Ledakan bom yang terjadi di dekat sebuah kampus Erciyes University itu terjadi satu pekan setelah pemboman mematikan menargetkan petugas kepolisian di Istanbul. Insiden itu memicu kemarahan publik. Diduga ISIS dan Kurdi menjadi otak beberapa serangan karena kegagalan kudeta terhadap Pemerintah Turki pada Juli lalu.
Serangan demi serangan yang terjadi di Turki juga meningkatkan ketegangan dengan Partai Pekerja Kurdi (PKK). PKK telah melancarkan pemberontakan dengan kekerasan di Turki selama tiga dekade terakhir. "Gaya serangan itu secara jelas menunjukkan tujuan organisasi teroris separatis untuk mengacaukan Turki, menghancurkan kekuatan Turki, dan membuat Turki memokuskan pasukannya di luar wilayah negara," ujar Erdogan.
Organisasi teroris separatis yang disebut Erdogan mengacu kepada PKK. PKK yang menginginkan otonomi bagi minoritas Kurdi, dianggap sebagai kelompok teroris oleh Amerika Serikat (AS), Uni Eropa, dan Turki.
Turki yang merupakan anggota NATO dan bagian dari koalisi AS dalam memerangi ISIS, mengecam dukungan Washington terhadap militan Kurdi Suriah yang ikut melawan ISIS. Ankara menganggap militan Kurdi Suriah yang didukung Washington, berafiliasi dengan PKK. Turki khawatir keberhasilan Kurdi di Suriah dan Irak akan mengobarkan pemberontakan di dalam negara.

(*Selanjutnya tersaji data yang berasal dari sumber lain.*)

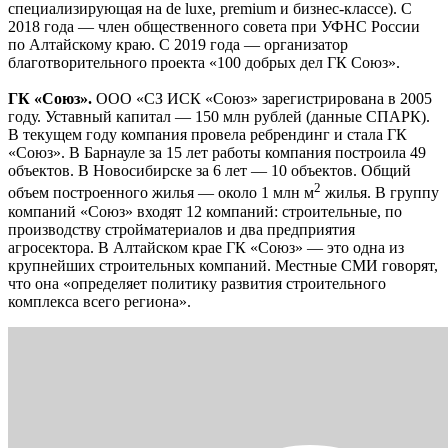
специализирующая на de luxe, premium и бизнес-классе). С
2018 года — член общественного совета при УФНС России
по Алтайскому краю. С 2019 года — организатор
благотворительного проекта «100 добрых дел ГК Союз».
ГК «Союз».
ООО «СЗ ИСК «Союз» зарегистрирована в 2005
году. Уставный капитал — 150 млн рублей (данные СПАРК).
В текущем году компания провела ребрендинг и стала ГК
«Союз». В Барнауле за 15 лет работы компания построила 49
объектов. В Новосибирске за 6 лет — 10 объектов. Общий
2
объем построенного жилья — около 1 млн м
жилья. В группу
компаний «Союз» входят 12 компаний: строительные, по
производству стройматериалов и два предприятия
агросектора. В Алтайском крае ГК «Союз» — это одна из
крупнейших строительных компаний. Местные СМИ говорят,
что она «определяет политику развития строительного
комплекса всего региона».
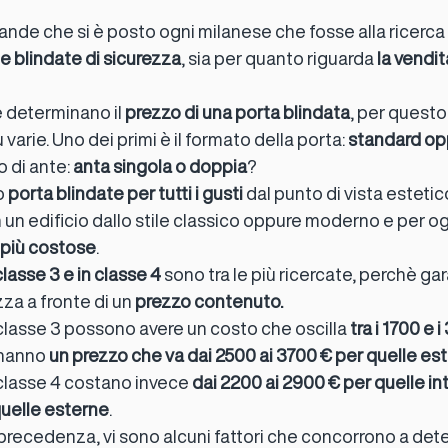
de che si è posto ogni milanese che fosse alla ricerca d
e blindate di sicurezza
, sia per quanto riguarda 
la vendit
Installazione cancelli automatici
Nebbiogeni Milano
e determinano il 
prezzo di una porta blindata
, per questo 
iù varie. Uno dei primi è il formato della porta: 
standard op
Negozio chiavi e serrature Milano
Novità
Porte blindat
 di ante: 
anta singola o doppia
?
 
porta blindate per tutti i gusti
 dal punto di vista estetico
n edificio dallo stile classico oppure moderno e per ogn
Porte sezionali garage Milano
Progettazione impianti di sic
 più costose
.
classe 3 e in classe 4
 sono tra le più ricercate, perchè ga
zza a fronte di un 
prezzo contenuto.
ande avvolgibili Milano
Sistemi antintrusione Milano
Sistem
 classe 3 possono avere un costo che oscilla 
tra i 1700 e 
hanno 
un prezzo che va dai 2500 ai 3700 € per quelle es
 classe 4 costano invece 
dai 2200 ai 2900 € per quelle in
quelle esterne
.
ecedenza, vi sono alcuni fattori che concorrono a deter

Erdogan mengumumkan, sebelumnya korban tewas berjumlah 13 orang. Satu korban lainnya meninggal dunia di rumah sakit dan empat dari 55 korban luka kini dalam kondisi yang sangat kritis. Seluruh korban adalah tentara Turki berpangkat prajurit dan kopral yang sedang bebas tugas. Bus yang mereka tumpangi sedang berhenti di lampu merah dekat Erciyes University kemudian sebuah mobil asing tiba-tiba mendekati dan meledakkan diri.